Air pollution damages many crops like carrot, turnip, soyabeans, potato, tomato, beet etc. Elevated CO2 can also show positive effect on various vegetable crops. Hazra et al. [24] reported many reproductive abnormalities due to high temperature in chilli fruits like deterioration of the red colour development and in tomato poor pollen production, bud drop, dehiscence, abnormal flower development, and ovule abortion etc. [4]. If no specific techniques are adopted, Luck et al. [32] predicted a 16% drop in potato tuber yield in West Bengal by 2050. Temperatures above 21 °C significantly reduce potato tuber yield, while temperatures above 30 °C completely prohibit tuber formation [47]. Drought is a serious problem for potatoes. Reduced tuber yields can also be caused by moderate water stress [29]. Devi et al. [17] also reported a yield loss of 50–60% caused by drought in Chilli.

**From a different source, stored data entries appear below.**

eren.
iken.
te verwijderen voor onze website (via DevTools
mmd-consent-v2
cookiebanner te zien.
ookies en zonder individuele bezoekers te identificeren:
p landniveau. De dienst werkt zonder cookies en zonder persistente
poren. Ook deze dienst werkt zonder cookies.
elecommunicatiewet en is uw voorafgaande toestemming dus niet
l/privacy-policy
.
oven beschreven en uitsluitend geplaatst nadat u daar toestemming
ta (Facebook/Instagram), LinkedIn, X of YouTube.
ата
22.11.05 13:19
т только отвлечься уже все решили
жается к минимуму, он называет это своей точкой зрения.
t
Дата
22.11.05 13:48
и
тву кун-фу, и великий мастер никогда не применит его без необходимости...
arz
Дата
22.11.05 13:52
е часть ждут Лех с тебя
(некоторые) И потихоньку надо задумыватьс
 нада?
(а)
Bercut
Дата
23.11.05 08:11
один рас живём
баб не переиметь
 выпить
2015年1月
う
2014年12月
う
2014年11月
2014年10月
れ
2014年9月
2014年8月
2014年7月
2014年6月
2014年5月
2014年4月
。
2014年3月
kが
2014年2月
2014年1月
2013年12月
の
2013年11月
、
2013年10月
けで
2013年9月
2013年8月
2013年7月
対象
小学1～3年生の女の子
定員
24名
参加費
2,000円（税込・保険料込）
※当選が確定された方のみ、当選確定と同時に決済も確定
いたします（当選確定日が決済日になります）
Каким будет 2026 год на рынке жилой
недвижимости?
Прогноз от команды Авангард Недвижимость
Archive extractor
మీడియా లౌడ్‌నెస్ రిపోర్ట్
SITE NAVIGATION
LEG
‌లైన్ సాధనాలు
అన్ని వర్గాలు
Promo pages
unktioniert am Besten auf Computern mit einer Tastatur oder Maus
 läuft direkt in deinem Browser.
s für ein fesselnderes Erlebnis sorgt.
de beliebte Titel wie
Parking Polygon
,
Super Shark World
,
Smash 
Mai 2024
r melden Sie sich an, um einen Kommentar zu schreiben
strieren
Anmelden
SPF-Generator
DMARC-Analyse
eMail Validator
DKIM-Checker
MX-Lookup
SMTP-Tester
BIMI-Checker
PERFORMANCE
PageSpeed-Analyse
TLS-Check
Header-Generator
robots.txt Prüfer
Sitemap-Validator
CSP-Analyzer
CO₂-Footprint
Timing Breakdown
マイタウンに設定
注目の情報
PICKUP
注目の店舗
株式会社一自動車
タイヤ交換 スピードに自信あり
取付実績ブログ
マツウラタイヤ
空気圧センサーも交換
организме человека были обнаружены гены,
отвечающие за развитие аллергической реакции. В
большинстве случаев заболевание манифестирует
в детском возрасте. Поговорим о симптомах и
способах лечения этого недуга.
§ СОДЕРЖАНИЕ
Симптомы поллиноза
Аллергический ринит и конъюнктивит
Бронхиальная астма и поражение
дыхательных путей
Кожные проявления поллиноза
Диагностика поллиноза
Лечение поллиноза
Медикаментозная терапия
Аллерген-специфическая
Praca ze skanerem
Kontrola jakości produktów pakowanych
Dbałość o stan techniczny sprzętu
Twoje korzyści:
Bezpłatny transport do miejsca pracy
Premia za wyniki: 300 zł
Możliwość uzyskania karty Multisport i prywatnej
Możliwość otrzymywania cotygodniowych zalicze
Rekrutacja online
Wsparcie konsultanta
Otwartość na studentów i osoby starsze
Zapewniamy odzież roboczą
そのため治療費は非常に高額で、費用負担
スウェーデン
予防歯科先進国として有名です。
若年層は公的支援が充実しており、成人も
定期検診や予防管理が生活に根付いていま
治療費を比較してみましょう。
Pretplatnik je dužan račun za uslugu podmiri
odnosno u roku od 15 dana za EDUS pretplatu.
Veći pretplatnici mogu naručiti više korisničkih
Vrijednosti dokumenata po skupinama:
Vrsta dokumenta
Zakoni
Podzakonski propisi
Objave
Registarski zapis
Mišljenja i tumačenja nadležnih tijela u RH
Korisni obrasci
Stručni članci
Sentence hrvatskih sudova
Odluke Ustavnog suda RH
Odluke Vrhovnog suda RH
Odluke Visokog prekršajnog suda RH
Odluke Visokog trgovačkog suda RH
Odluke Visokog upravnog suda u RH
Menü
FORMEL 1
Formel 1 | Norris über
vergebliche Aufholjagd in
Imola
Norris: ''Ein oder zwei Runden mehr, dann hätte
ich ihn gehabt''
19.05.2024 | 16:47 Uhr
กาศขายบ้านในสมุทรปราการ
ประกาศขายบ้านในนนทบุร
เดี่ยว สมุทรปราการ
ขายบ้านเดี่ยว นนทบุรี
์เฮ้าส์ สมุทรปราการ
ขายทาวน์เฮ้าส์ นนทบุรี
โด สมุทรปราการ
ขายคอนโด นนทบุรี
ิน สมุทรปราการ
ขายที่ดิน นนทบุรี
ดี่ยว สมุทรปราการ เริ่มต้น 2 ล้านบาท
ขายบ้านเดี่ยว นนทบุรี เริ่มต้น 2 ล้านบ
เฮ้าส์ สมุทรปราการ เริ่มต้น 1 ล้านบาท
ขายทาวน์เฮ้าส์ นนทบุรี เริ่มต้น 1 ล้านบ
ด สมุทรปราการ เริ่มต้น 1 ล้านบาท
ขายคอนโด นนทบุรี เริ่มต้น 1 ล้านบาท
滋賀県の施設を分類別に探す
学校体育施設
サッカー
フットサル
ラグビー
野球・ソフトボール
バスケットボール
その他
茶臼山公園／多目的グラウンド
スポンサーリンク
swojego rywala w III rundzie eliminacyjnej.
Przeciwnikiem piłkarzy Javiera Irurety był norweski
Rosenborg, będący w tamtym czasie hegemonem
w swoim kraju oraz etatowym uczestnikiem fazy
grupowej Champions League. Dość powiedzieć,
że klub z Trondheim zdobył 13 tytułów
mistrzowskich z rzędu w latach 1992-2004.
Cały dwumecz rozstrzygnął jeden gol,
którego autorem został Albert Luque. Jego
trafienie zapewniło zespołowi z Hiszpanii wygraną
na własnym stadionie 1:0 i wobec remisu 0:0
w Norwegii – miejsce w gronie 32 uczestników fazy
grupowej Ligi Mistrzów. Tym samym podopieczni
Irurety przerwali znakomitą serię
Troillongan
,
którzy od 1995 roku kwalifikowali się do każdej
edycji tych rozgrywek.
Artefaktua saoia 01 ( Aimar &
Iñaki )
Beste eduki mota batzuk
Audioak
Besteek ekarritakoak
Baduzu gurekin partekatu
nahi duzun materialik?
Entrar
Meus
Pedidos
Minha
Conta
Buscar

A documented decrease in vegetable crop production due to the daily ozone concentration rising to 50 ppb has also been noted [40].

3.5 Plantation Crops and Flower Crops

Cashew experiences drying of flowers which results into reduction of yield when exposed to a temperature more than 34.4 °C and relative humidity lower than 20%. Jasmine is susceptible to low temperature and less than 19 °C inhibit flowering and ultimately reduces flower size whereas, orchids are affected by high temperature (>35 °C) which leads to bud drop and ultimately reduces flower yield [16].

3.6 Livestock, Poultry and Fishery Sectors

Variety of parameters that are linked to animal productivity, reproduction, health, and adaptability have been affected due to change in climatic condition. Erratic changes in weather directly impact animal output by 58% and reproduction by 63.3% [49]. Heat stress is common in dairy breeds than in meat types. Higher milk producing breeds are more vulnerable compare to the low milk yielding breeds due to their high metabolic heat generation [15]. The 1 °C rise in temperature will affect the fish distribution and its mortality [55]. An increase in temperature from 0.37 to 0.67 °C can alter the mating season of Indian main carps in fish hatcheries of West Bengal and Orissa from June to March.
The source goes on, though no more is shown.